**AIM OF THE EXERCISE**
Find all lines in the listing that include the word "Facebook", then copy them.

**SOURCE RECORDS**
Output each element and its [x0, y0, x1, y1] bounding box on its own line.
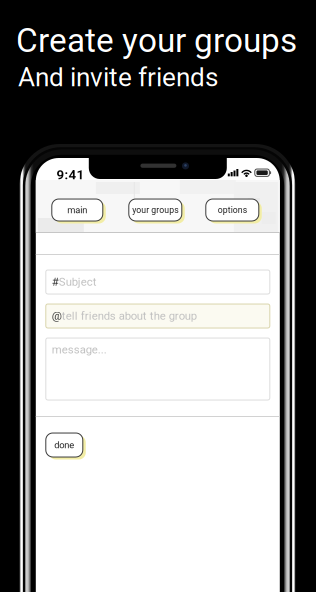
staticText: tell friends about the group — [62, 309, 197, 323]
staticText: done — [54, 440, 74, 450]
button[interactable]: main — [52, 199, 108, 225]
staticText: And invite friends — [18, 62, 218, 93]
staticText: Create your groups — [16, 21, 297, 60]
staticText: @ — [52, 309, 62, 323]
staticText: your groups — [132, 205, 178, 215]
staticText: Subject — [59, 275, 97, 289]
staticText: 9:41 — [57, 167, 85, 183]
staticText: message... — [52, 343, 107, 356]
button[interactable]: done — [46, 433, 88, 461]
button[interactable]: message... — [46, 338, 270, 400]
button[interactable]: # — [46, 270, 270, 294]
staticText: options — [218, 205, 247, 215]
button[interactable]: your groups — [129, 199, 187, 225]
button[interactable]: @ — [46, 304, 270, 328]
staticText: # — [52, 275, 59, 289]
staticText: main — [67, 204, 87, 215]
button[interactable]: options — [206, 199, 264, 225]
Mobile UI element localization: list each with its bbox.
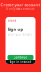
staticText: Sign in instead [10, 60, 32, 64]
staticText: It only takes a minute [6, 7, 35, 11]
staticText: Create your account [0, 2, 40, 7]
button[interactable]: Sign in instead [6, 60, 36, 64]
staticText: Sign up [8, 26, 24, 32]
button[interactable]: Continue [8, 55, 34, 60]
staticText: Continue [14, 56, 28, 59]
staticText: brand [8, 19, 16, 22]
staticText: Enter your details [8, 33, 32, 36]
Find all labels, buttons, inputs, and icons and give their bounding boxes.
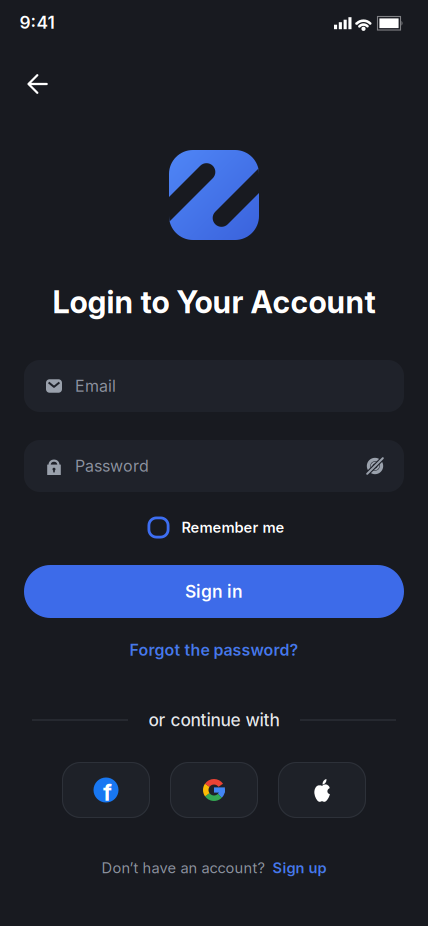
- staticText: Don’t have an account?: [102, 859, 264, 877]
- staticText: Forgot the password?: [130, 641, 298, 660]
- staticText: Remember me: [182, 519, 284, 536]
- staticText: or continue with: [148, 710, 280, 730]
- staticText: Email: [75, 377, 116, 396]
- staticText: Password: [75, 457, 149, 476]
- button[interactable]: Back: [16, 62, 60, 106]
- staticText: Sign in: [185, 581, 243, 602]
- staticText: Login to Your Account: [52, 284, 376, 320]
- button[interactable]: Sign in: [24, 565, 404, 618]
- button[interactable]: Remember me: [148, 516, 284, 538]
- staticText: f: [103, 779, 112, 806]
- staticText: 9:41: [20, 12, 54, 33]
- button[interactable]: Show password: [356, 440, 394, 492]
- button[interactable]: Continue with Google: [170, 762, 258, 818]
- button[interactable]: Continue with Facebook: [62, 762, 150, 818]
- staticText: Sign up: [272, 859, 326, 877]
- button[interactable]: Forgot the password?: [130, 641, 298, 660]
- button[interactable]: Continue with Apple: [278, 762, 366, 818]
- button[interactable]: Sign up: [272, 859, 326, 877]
==
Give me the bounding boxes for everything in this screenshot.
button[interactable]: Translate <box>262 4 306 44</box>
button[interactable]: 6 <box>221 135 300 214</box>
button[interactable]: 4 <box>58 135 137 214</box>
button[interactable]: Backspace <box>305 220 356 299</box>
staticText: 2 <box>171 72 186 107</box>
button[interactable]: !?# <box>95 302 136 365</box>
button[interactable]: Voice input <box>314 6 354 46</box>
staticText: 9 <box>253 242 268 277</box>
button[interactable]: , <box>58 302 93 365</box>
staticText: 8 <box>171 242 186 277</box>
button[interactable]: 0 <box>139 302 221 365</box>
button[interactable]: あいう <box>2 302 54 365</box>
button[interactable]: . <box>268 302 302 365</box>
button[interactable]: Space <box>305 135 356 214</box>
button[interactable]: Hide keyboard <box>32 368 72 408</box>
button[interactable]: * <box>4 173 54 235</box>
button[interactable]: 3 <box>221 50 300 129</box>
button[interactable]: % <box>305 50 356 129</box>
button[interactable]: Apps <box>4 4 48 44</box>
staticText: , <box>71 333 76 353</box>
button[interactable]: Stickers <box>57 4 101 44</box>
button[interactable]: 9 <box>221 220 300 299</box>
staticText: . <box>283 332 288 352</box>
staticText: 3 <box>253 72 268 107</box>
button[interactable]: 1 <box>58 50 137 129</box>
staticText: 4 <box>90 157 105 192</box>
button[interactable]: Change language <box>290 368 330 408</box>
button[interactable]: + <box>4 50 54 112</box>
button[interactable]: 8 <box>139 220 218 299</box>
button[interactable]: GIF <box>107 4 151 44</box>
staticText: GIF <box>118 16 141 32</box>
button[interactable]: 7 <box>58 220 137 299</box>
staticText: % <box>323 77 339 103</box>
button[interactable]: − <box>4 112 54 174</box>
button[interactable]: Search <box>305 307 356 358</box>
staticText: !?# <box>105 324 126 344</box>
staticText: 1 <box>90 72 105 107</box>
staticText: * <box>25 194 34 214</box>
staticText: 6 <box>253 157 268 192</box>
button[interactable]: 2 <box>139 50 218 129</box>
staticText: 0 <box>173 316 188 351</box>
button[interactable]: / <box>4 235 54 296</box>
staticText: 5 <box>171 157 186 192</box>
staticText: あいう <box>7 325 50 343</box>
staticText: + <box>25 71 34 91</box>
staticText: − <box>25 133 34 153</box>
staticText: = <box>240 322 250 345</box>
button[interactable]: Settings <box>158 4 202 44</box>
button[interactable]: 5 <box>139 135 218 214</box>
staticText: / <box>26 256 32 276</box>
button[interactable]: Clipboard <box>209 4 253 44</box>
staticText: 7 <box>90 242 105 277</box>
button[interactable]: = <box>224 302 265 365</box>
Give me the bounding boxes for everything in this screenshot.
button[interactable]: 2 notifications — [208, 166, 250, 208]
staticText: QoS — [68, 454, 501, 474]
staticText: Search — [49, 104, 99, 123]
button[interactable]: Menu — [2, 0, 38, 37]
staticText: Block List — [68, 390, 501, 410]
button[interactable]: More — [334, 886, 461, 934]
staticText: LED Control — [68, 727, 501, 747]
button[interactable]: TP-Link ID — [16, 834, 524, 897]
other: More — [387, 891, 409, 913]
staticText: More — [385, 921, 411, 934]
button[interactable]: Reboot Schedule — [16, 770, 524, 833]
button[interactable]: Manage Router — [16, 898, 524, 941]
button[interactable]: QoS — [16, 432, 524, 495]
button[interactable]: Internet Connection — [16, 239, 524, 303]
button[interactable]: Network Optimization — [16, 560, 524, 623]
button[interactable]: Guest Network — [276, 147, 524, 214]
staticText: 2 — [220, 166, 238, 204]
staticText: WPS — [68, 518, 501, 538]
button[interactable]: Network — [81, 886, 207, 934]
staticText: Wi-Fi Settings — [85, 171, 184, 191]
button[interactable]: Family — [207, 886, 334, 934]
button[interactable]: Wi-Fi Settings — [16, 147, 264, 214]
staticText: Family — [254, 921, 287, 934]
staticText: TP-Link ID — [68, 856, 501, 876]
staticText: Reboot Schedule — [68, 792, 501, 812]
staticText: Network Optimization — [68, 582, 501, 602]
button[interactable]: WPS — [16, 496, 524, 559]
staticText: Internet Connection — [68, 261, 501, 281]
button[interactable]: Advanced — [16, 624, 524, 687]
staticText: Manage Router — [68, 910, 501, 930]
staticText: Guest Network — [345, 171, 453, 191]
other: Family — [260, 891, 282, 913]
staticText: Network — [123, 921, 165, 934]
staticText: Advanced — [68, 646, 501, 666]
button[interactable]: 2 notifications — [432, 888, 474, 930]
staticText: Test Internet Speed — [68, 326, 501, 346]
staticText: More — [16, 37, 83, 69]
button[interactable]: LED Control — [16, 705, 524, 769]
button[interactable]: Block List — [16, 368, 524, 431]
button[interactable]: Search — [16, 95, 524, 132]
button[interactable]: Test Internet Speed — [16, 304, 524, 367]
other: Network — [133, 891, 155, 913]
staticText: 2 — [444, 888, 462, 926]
* * *
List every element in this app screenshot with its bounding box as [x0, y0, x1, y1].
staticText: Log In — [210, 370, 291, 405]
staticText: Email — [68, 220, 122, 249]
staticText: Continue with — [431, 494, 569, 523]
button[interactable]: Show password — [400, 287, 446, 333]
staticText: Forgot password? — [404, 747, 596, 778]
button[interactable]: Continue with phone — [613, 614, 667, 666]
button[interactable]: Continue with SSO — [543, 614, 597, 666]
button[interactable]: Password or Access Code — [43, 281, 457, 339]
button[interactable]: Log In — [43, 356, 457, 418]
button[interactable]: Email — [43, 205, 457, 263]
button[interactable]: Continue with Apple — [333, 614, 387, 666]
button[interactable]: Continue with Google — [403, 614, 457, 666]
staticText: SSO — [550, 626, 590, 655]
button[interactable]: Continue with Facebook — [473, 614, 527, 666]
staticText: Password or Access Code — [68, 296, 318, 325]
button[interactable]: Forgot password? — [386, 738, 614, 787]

**TASK SOLUTION**
- button[interactable]: Continue with Facebook: [62, 762, 150, 818]
button[interactable]: Continue with Facebook — [473, 614, 527, 666]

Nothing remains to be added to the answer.